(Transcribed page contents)
==============================

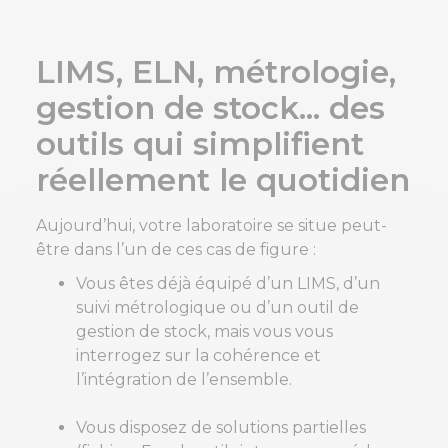
LIMS, ELN, métrologie,
gestion de stock... des
outils qui simplifient
réellement le quotidien
Aujourd’hui, votre laboratoire se situe peut-
être dans l’un de ces cas de figure :
Vous êtes déjà équipé d’un LIMS, d’un
suivi métrologique ou d’un outil de
gestion de stock, mais vous vous
interrogez sur la cohérence et
l’intégration de l’ensemble.
Vous disposez de solutions partielles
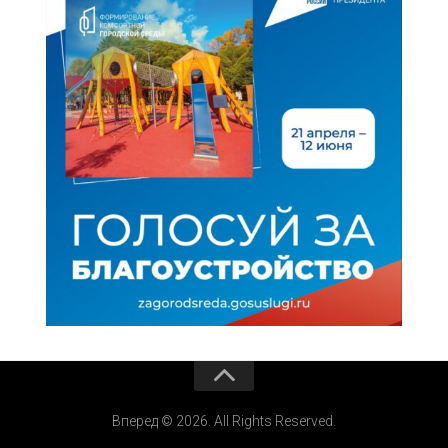
Вперед © 2026. All Rights Reserved.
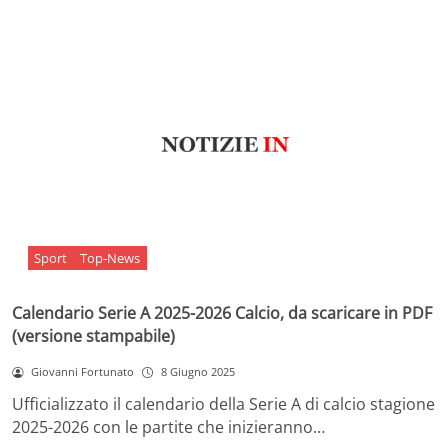
Sport
Top-News
Calendario Serie A 2025-2026 Calcio, da scaricare in PDF
(versione stampabile)
Giovanni Fortunato
8 Giugno 2025
Ufficializzato il calendario della Serie A di calcio stagione
2025-2026 con le partite che inizieranno…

==============================

* _What the task requires_
Nothing but the lines from the one that holds "Вперед © 2026. All Rights Reserved." through the end of the data should appear, written out exactly, without pictures.

* _Answer to this task_
Вперед © 2026. All Rights Reserved.
Sport
Top-News
Calendario Serie A 2025-2026 Calcio, da scaricare in PDF
(versione stampabile)
Giovanni Fortunato
8 Giugno 2025
Ufficializzato il calendario della Serie A di calcio stagione
2025-2026 con le partite che inizieranno…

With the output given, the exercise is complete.